La sinistra che duella sull’arte

Insomma, decidetevi. Sgarbi è l’uomo giusto per rilanciare Milano capitale delle cultura nei circuiti internazionali, oppure è un «incompetente, uomo per tutte le (basse) stagioni»? Il personaggio, si sa, è di quelli che piacciono o non piacciono. Chi parla di Sgarbi non ha mai mezze misure: o con lui o contro di lui. Ma che sullo stesso giornale, a un giorno di distanza, si sia prima con lui e poi contro di lui, è un fatto abbastanza curioso. Succede al Riformista, quotidiano filofassiniano, che giovedì (in un articolo a firma Marco Alfieri) commentava con parole di elogio la presentazione del cartellone degli appuntamenti ambrosiani per la prossima stagione: «Un programma ambizioso, innovativo, mediaticamente furbo, ma soprattutto - eccoci al punto - una mezza rivoluzione per una città che molto spesso ama culturalmente riassumersi, con una punta di fastidioso provincialismo, dentro ad uno scalacentrismo ormai sorpassato per una metropoli». Una sfida a Veltroni sulla cultura, condita dagli apprezzamenti dell’assessore alla Provincia, la diessina Daniela Benelli, e di due ex assessori alla Cultura, Salvatore Carrubba («Buono il giudizio sul nuovo cartellone») e Philippe Daverio («Se c’è qualcuno che può rianimare Milano, questo è proprio Sgarbi. Vedrete, farà un gran lavoro».

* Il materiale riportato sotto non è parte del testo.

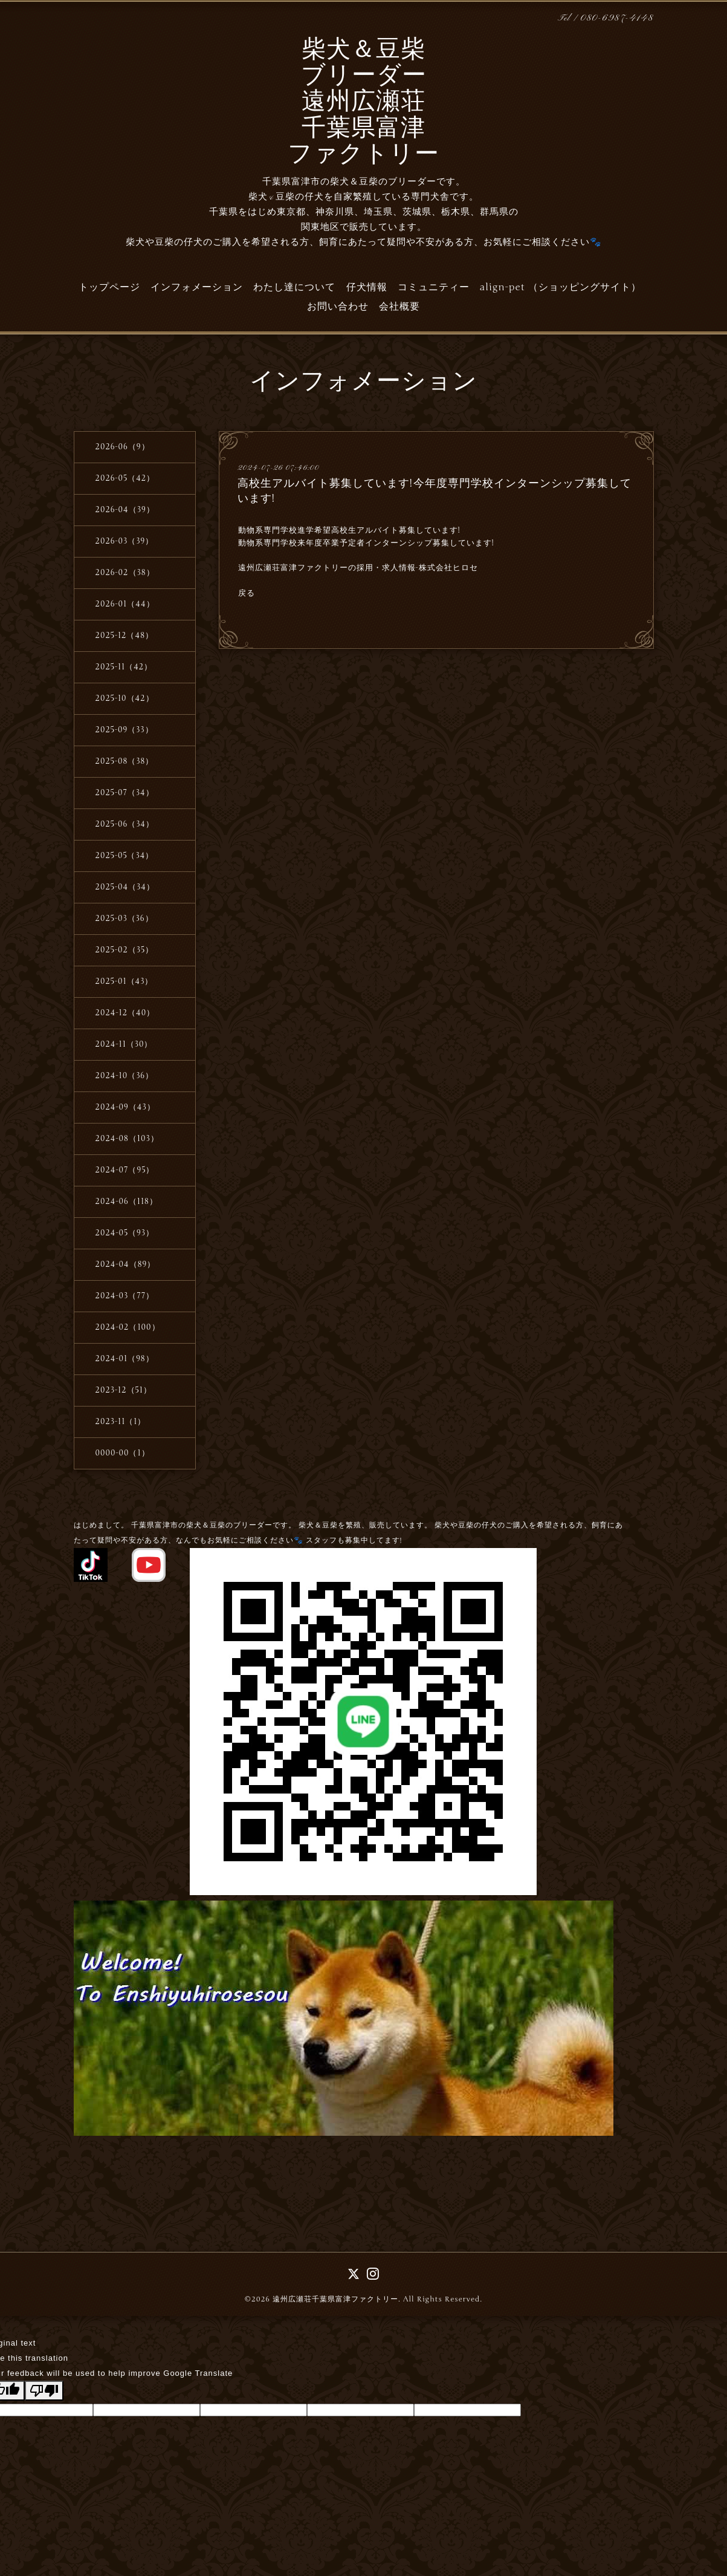 This screenshot has width=727, height=2576. What do you see at coordinates (124, 950) in the screenshot?
I see `2025-02（35）` at bounding box center [124, 950].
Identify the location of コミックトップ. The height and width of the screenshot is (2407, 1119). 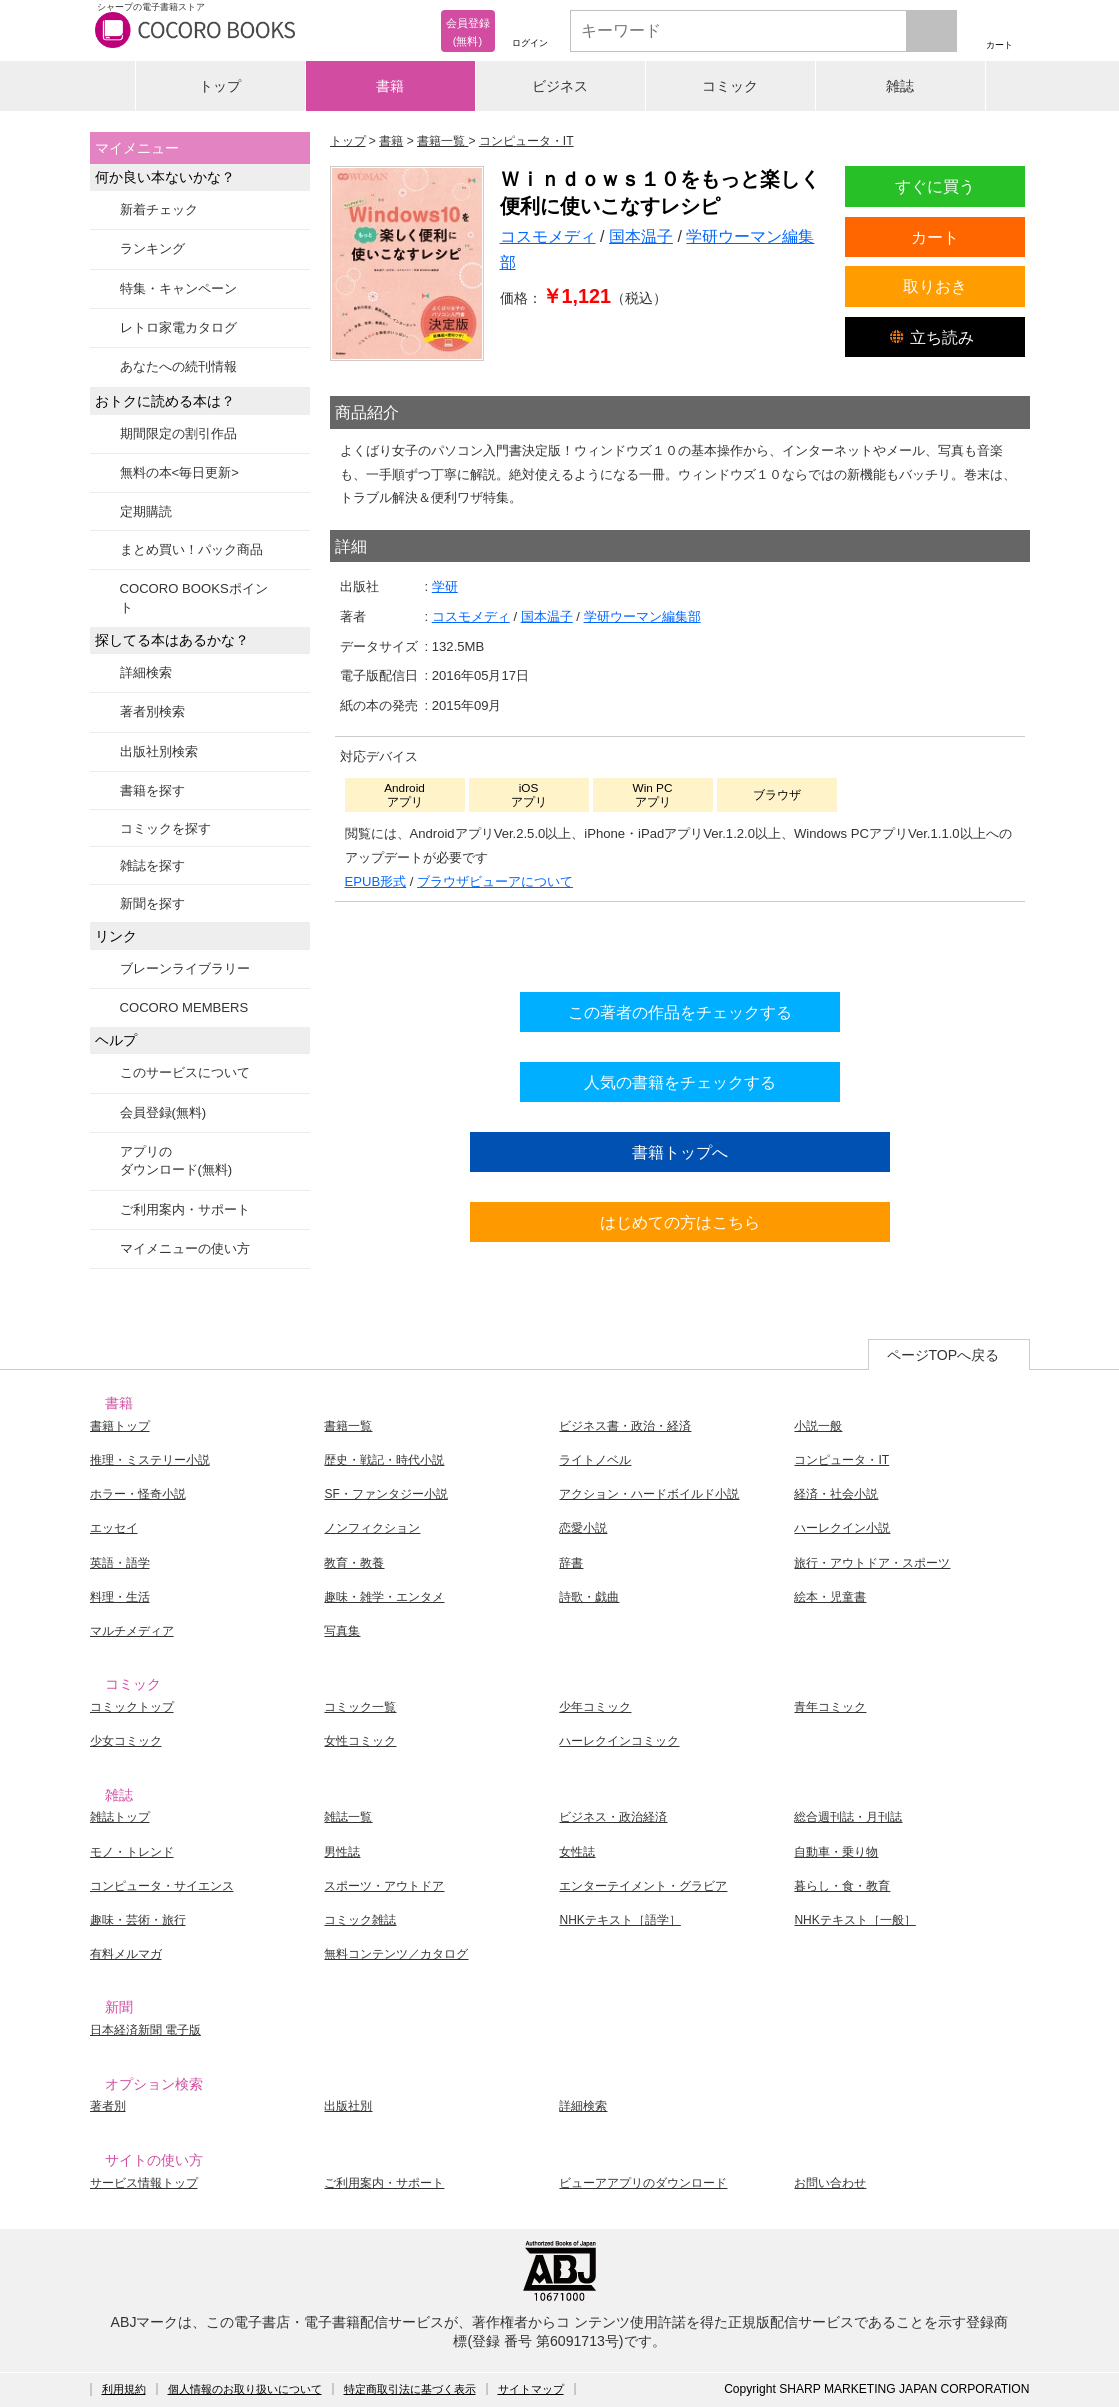 (132, 1707).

Venerdì sempre sul Riformista il contrordine compagni firmato Francesco Bonami, il quale fa a fettine il cartellone asfittico e abusato; il neoassessore, la cui incompetenza nell’arte contemporanea è notoria e dice che il Pac presto dovrà essere chiamato il Pacco perché «il problema di Sgarbi è che non sa di non sapere». Sacrosanto diritto a dissentire, se solo si avvisasse il lettore che Bonami, critico d’arte contemporanea (del giro Cattelan, Fondazione Prada & Co.), già curatore di una Biennale di Venezia, è nemico giurato di Sgarbi da sempre, per vecchie ruggini artistiche e personali.
A questo punto urge un intervento definitivo: che i due si diano appuntamento alle sette di mattina davanti al Pac, a Parco Palestro, e si sfidino a duello con la sciabola una volta per tutte. Vinca il migliore. Ma poi, finiamola lì. E ai posteri l’ardua sentenza su chi sia il più bravo organizzatore di mostre del reame.